Während in den vergangenen zwei Jahren der Rückgang beim Gold- und Silber-Preis als Argument für den Rückgang des TSX-Venture Index herangezogen wurde, sind die Augen nun auf den Öl-Preis gerichtet. Der Rückgang des schwarzen Goldes drückt auf die Gemüter der Fracking-Unternehmen und deren Investoren. Der einzige Wehrmutstropfen für Menschen, die in den Regionen von Fracking-Aktivitäten leben, ist, dass der Öl-Preis das hinbekommt, was den Umweltschutz-Aktivisten nicht gelang - das Ende von Fracking auf unbestimmte Zeit einzuläuten.

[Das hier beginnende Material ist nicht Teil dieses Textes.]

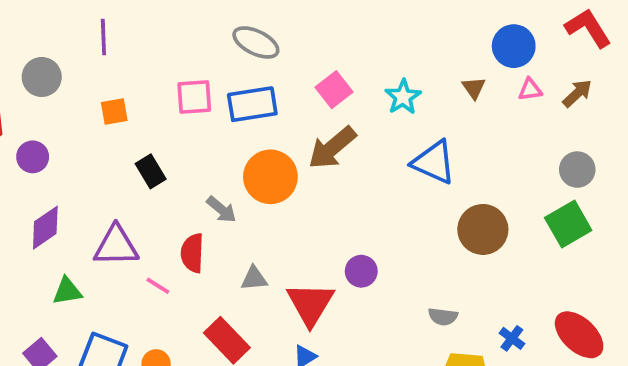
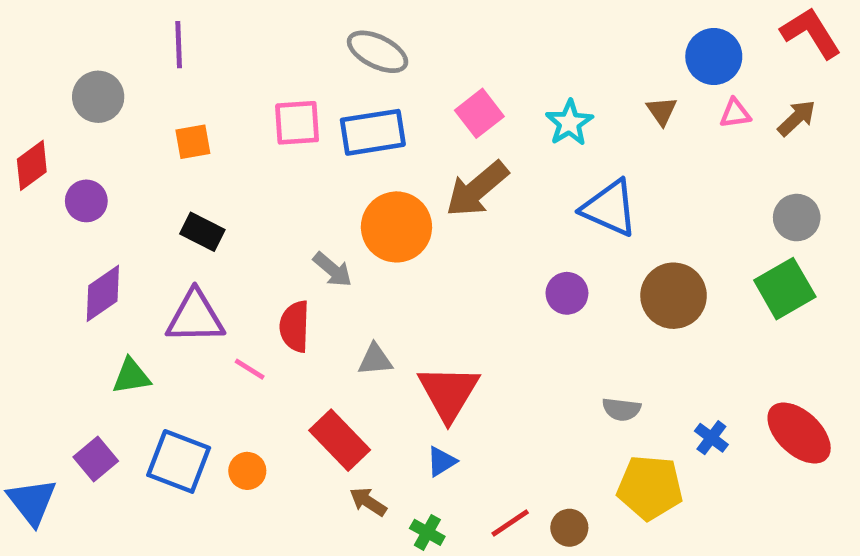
black rectangle: (151, 171) -> (202, 232), moved, turned -32
purple circle: (361, 271) -> (567, 293), moved

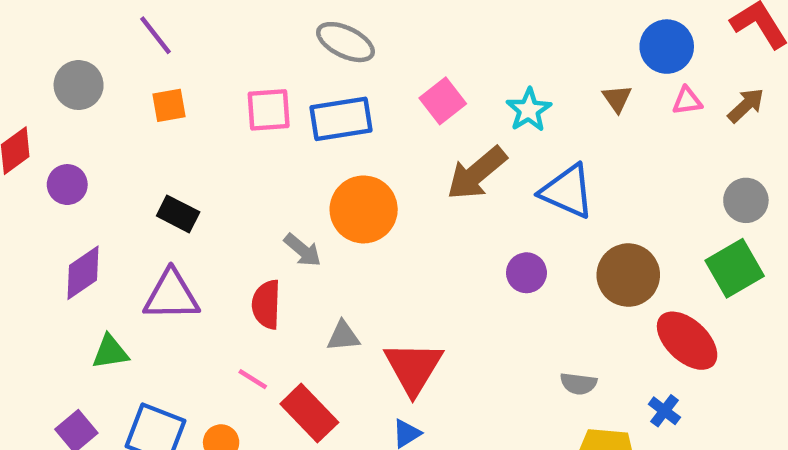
purple line: (179, 45) -> (155, 35), turned -36
orange square: (193, 142) -> (169, 105), moved
brown arrow: (477, 189) -> (477, 173), moved
pink line: (250, 369) -> (253, 379), moved
red ellipse: (799, 433) -> (687, 341), moved

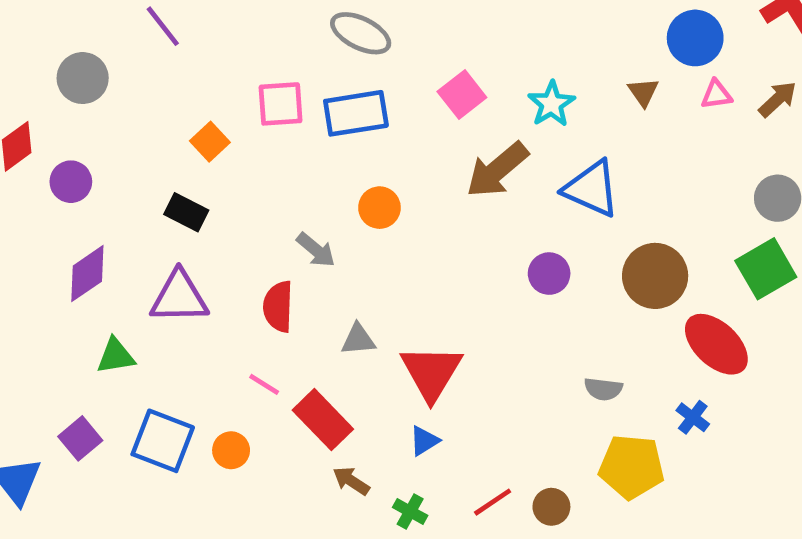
orange square: (169, 105) -> (210, 142), moved, turned -33
orange circle: (364, 209) -> (379, 208), size x0.6

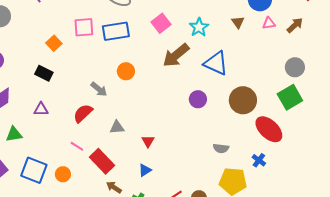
purple triangle: (179, 297) -> (41, 109), size x0.6
red semicircle: (278, 307) -> (83, 113), turned 45
red triangle: (431, 372) -> (148, 141), size x0.5

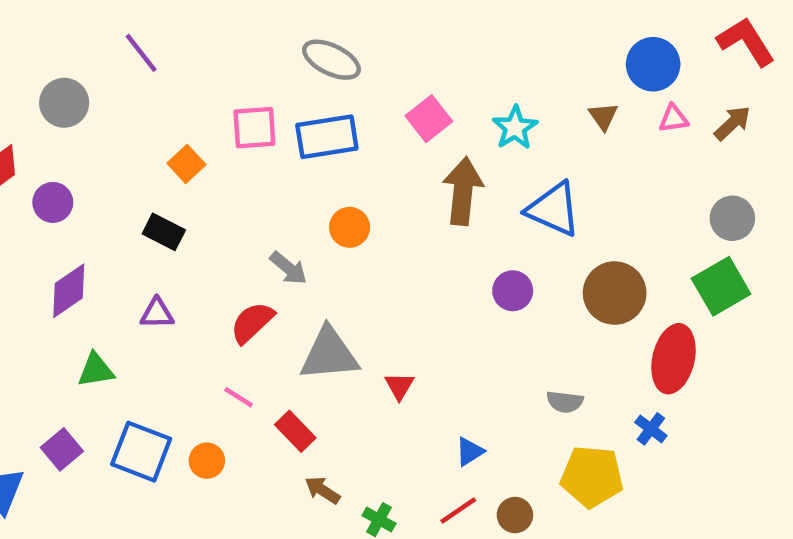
brown arrow: (176, 55) -> (463, 191), turned 136
gray triangle: (117, 127) -> (329, 354), size x1.8
red ellipse: (269, 129) -> (674, 359), turned 60
red rectangle: (102, 161) -> (295, 431), size x0.7
blue triangle: (145, 170) -> (470, 452), moved

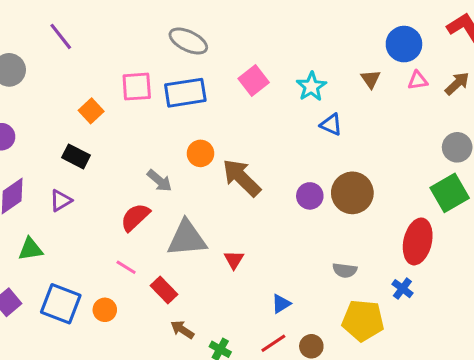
brown arrow: (463, 191) -> (241, 178), moved, turned -51
blue triangle: (553, 209) -> (331, 125), moved, size x0.6
brown circle: (615, 293) -> (352, 193), moved
purple triangle: (157, 313) -> (61, 200), moved, turned -30

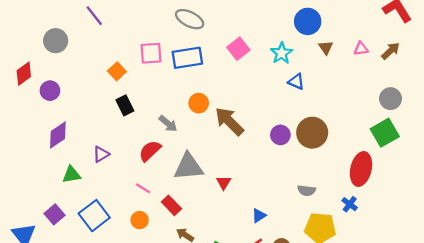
blue circle: (404, 44) -> (308, 21), moved
black rectangle: (76, 156) -> (125, 105), moved, turned 36
purple triangle: (61, 200) -> (101, 154), moved
blue square: (61, 304) -> (94, 216), turned 32
orange circle: (105, 310) -> (140, 220), moved

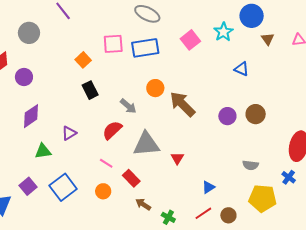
cyan star: (282, 53) -> (223, 32), moved
brown circle: (312, 133) -> (256, 114), size x0.7

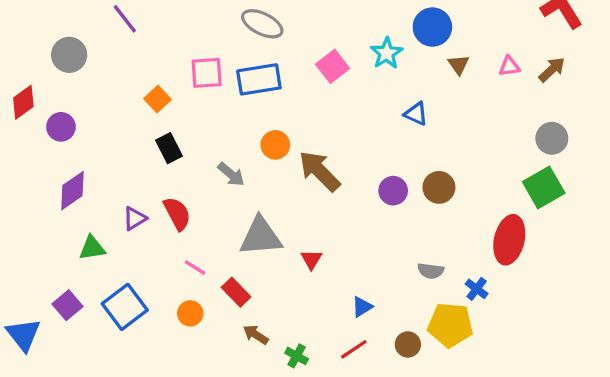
red semicircle: (112, 130) -> (177, 214), moved, turned 105
blue cross: (289, 177) -> (477, 289), moved
brown circle: (228, 215) -> (408, 344), moved

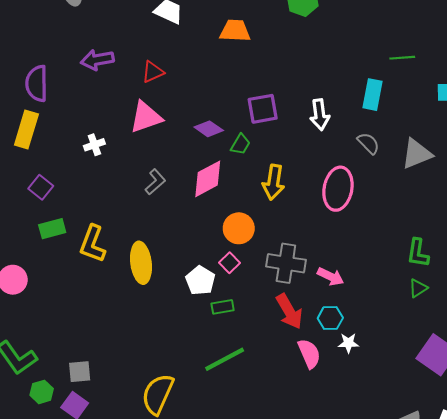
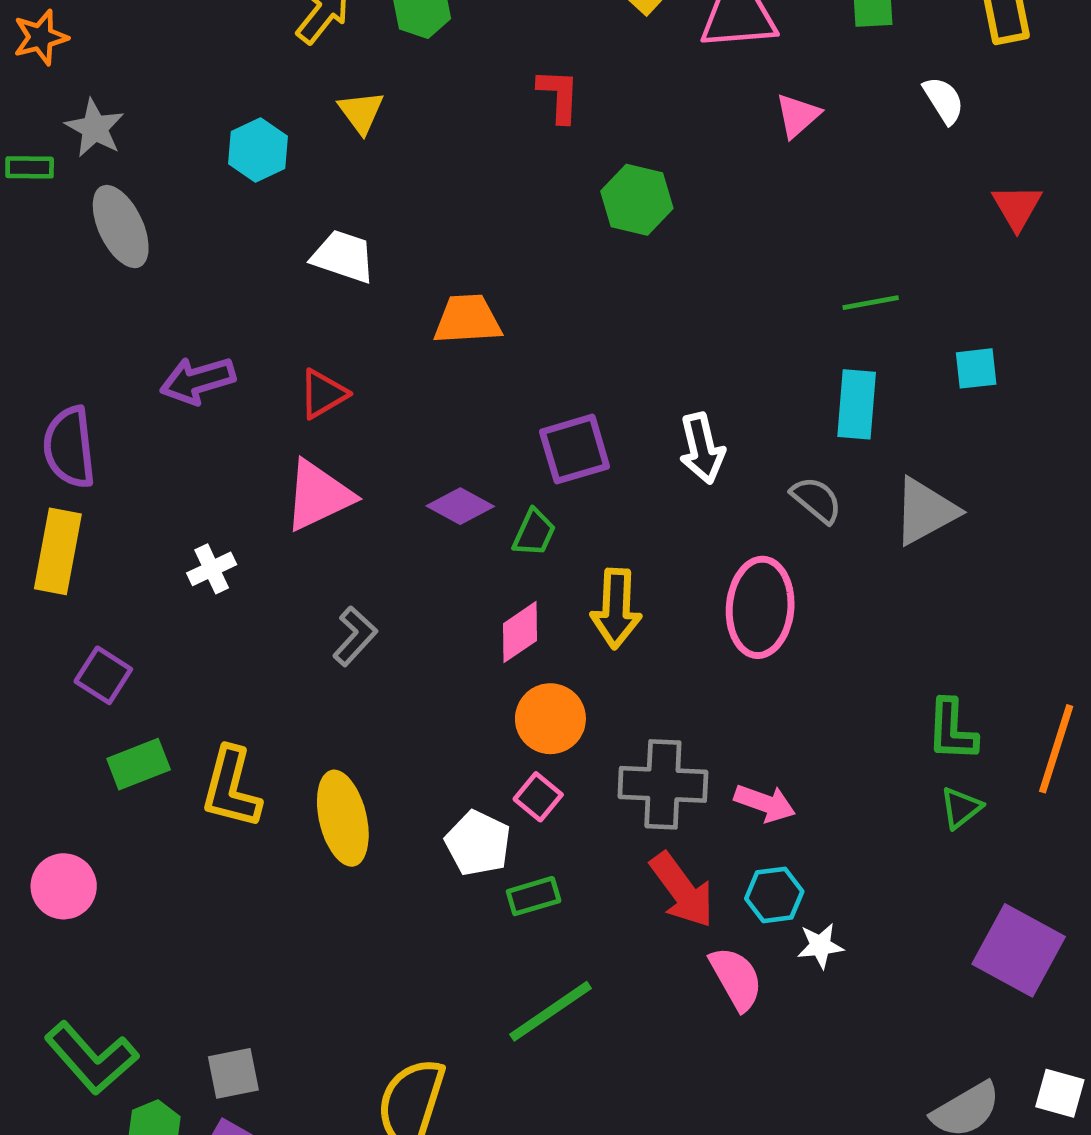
orange trapezoid: (235, 31) -> (468, 320), moved
cyan rectangle: (373, 95) -> (857, 404), moved
pink diamond: (208, 179) -> (520, 632), moved, size x0.7

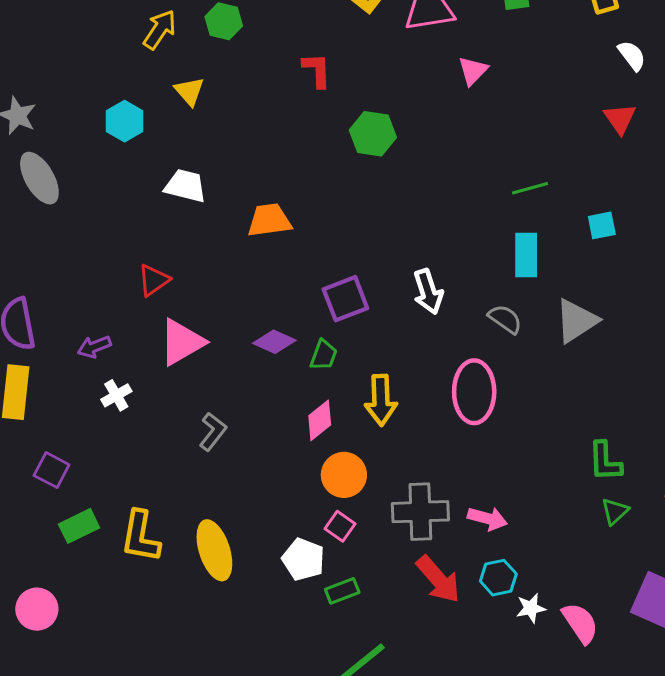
white semicircle: (944, 100) -> (632, 56), moved
purple arrow: (198, 380) -> (94, 347), moved, size x0.7
red triangle: (323, 394) -> (154, 280), moved
pink semicircle: (736, 978) -> (580, 623), moved

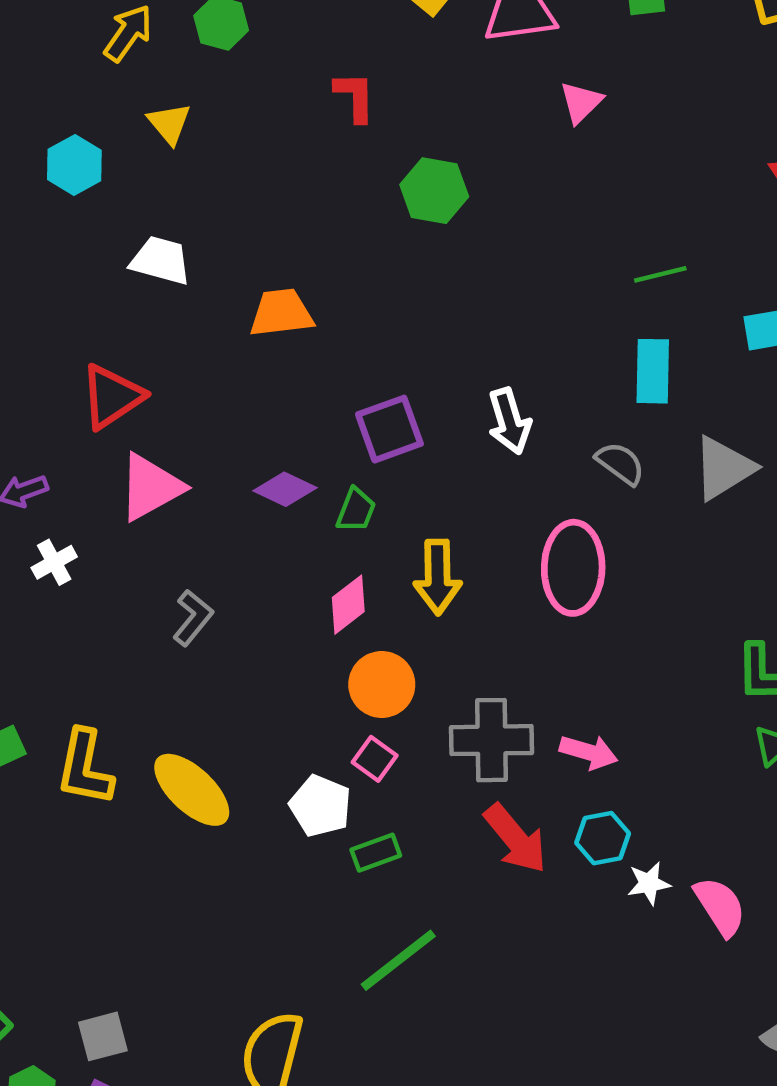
red triangle: (154, 280) -> (112, 396), size x1.4
yellow ellipse: (214, 550) -> (192, 790), turned -30

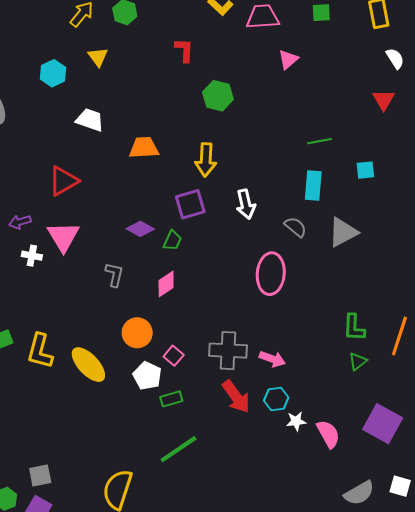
pink triangle: (151, 487) -> (63, 237), moved, turned -36
white cross: (54, 562) -> (32, 256), turned 36
yellow arrow: (438, 577) -> (206, 160), moved
gray L-shape: (193, 618) -> (114, 275), moved, turned -30
orange circle: (382, 684) -> (137, 333), moved

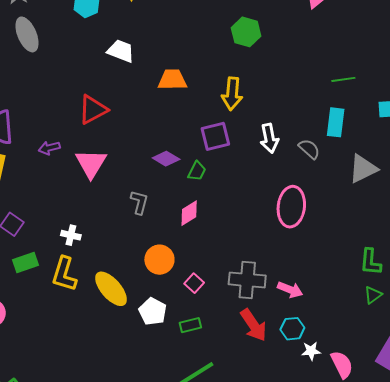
gray semicircle: (296, 227) -> (309, 149), moved
white cross: (32, 256) -> (71, 235), moved
white pentagon: (147, 376) -> (153, 311), moved

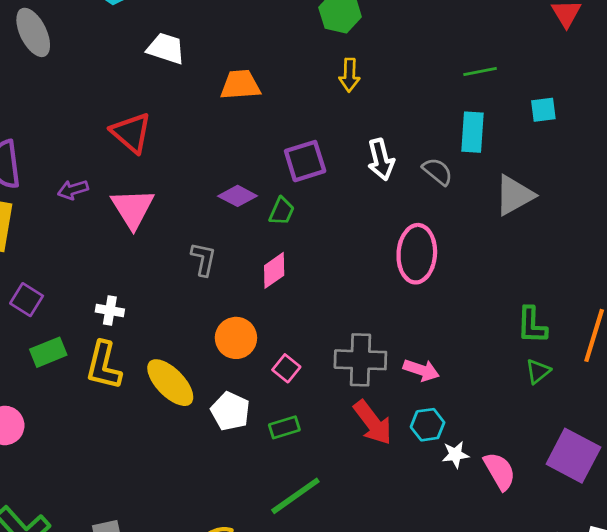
yellow arrow: (232, 94) -> (350, 75), moved, size x0.7
red triangle: (93, 110) -> (131, 133), turned -48

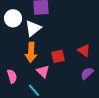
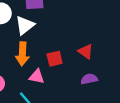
pink triangle: (43, 71) -> (37, 77), turned -32
purple semicircle: (87, 73) -> (89, 79), turned 32

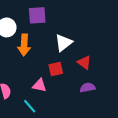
white triangle: (25, 25) -> (63, 43), moved
orange arrow: (22, 54) -> (24, 45), moved

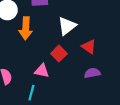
red square: (56, 69) -> (59, 54), turned -32
cyan line: (30, 106) -> (31, 93), turned 56

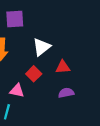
red triangle: (89, 47) -> (63, 67), turned -40

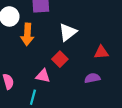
red triangle: (63, 67) -> (101, 52), moved

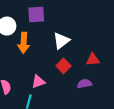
red square: (60, 59) -> (63, 66), moved
pink triangle: (43, 76) -> (38, 82), turned -32

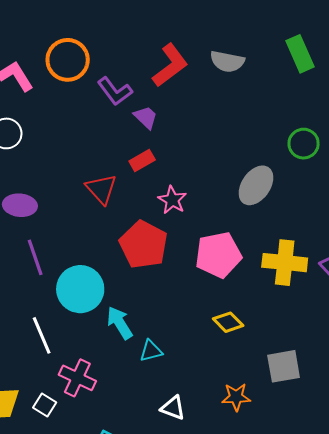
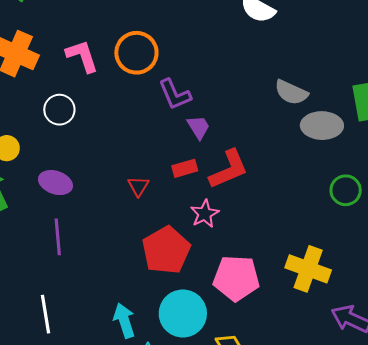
red L-shape: (170, 65) -> (229, 169), moved
gray ellipse: (256, 185) -> (322, 126), moved, turned 42
red triangle: (101, 189) -> (138, 186), size x0.7
yellow cross: (285, 263) -> (308, 269), moved
cyan circle: (80, 289) -> (183, 313), moved

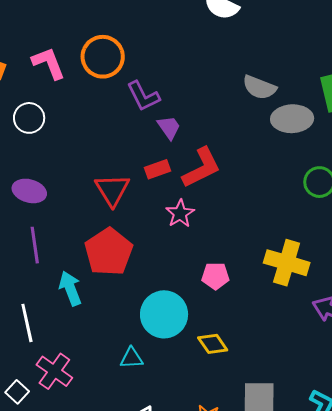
red triangle: (138, 186) -> (112, 190), size x1.6
red pentagon: (166, 250) -> (109, 252), moved
pink pentagon: (236, 278) -> (215, 276), size x0.6
cyan arrow: (124, 321) -> (70, 288), moved

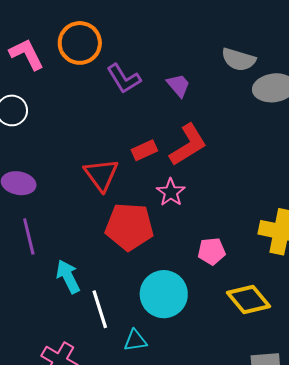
purple trapezoid: (169, 127) -> (178, 85), moved
red pentagon: (109, 252) -> (129, 227), moved, turned -30
white line: (27, 323) -> (100, 309), moved
yellow diamond: (213, 344) -> (248, 300), moved, size x1.4

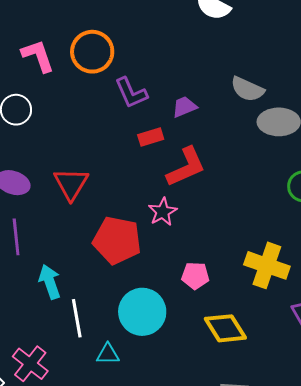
purple trapezoid: (178, 85) -> (184, 107), turned -80
red rectangle: (144, 150) -> (151, 137), moved
red triangle: (101, 175) -> (71, 184), moved

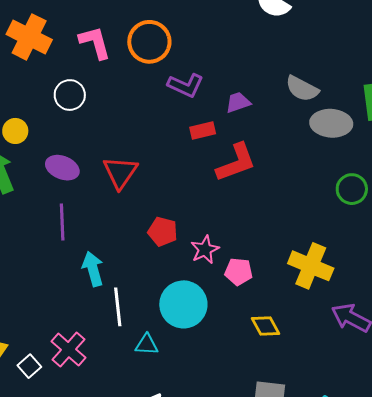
purple L-shape: (131, 93) -> (186, 85), turned -45
pink star: (163, 212) -> (205, 250), moved
red pentagon: (117, 240) -> (163, 232), size x0.6
yellow diamond: (225, 328) -> (265, 326), size x0.7

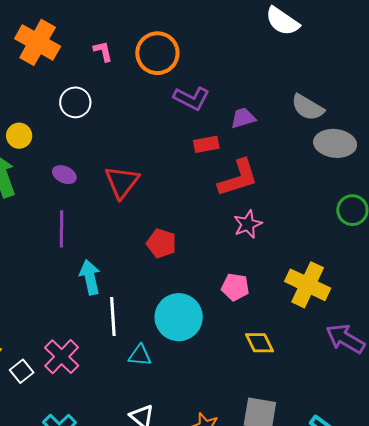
pink L-shape: (95, 43) -> (103, 51), size x0.6
purple ellipse: (62, 168) -> (64, 175), size x0.7
pink star: (205, 250) -> (248, 224), moved

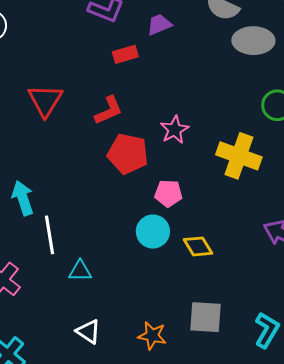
red L-shape: (238, 178) -> (109, 110), moved, size x0.7
red pentagon: (161, 243) -> (128, 154), moved, size x1.4
yellow cross: (308, 285) -> (239, 156), moved
cyan circle: (179, 317) -> (153, 231), moved, size x0.7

Die Turbulenzen, die durch Fracking ausgelöst werden, erinnern an die Subprime-Krise aus den USA im Jahr 2008. Auch in diesem Fall handelt es sich um Milliarden an Finanzierungen, die den Banken und Investoren wieder um die Ohren fliegen können. Je nach Dauer des Preisverfalls, dürfte der Schaden entsprechend ausfallen. Bei Kosten von 70-77 US-Dollar pro Barrel ist die Fracking Branche beim aktuellen Stand von 54 US-Dollar pro Barrel WTI vom Break-even Punkt weit entfernt.

Die aktuelle weltpolitische Gemengelage befeuert momentan die Entwicklung im Öl-Sektor. So erkämpfte die US-Öl-Branche einen Marktanteil bei der Produktion, der sie vom Importeur zum Exporteur wachsen ließ. Ein Dorn im Auge der Saudis, die seit vielen Jahrzehnten als die Macht im Öl-Markt gesetzt sind. Kein Anbieter sieht es gerne, wenn sein Hauptkunde selbst zum Anbieter wird. Umso kurzsichtiger ist die Strategie, wenn zudem der Produktionspreis extrem hoch und zugleich ein K.O.-Kriterium ist.

Die Saudis und Emirate haben in den vergangenen Jahren genügend Devisen aufgebaut, um das eigene Überleben durch die totale Vernichtung der US-Fracking Industrie abzusichern. Die Gewinner dieser Schlacht sind die konventionellen Öl-Gebiete mit Kosten bei der Produktion von unter 30 US-Dollar. Auch wenn diese zunächst geringere Gewinne einfahren, so ist es mittel- bis langfristig jedoch gewiss, dass der Öl-Preis wieder in Richtung 100 US-Dollar steigen muss.

Spätestens wenn die Saudis und Emirate keine Devisen mehr haben, dass kann zwei bis vier Jahre dauern, dann muss der eigene Haushalt wieder durch Öl-Geschäfte finanziert werden und dafür muss der Preis bei rund 100 US-Dollar stehen. Auch die durchschnittliche Lautstärke der Amtsgespräche im russischen Kreml dürften beim aktuellen Rückgang der Staatseinnahmen aus dem Öl-Geschäft auf über 100 dB gestiegen sein.

Der TSX-Venture Index leidet neben den Turbulenzen am Rohstoffmarkt aber auch unter der sogenannten ‚Tax-Loss-Selling‘ Saison. Zum Jahresende verkaufen viele Kanadier ihre Aktien, um möglicherweise Geschenke zu kaufen, aber vor allem, um mögliche Verluste steuerlich geltend zu machen.

Hier liegt auch die Chance für Investoren. Nicht selten war in den vergangenen Jahren zu beobachten, dass sich die Aktienkurse vom Tiefststand im Dezember im Vergleich zum Höchststand im darauffolgenden Januar um einen signifikanten Prozentsatz erholten. Dezember kann also durchaus als Käufermonat bezeichnet werden. Abschließend kann der aktuelle Stand des TSX-Venture Index aber auch eine große Chance des 21. Jahrhundert sein, denn eines ist gewiss, Öl- und andere Rohstoff-Verbräuche werden bei wachsenden Ansprüchen der weltweit zunehmenden Bevölkerung bestehen bleiben.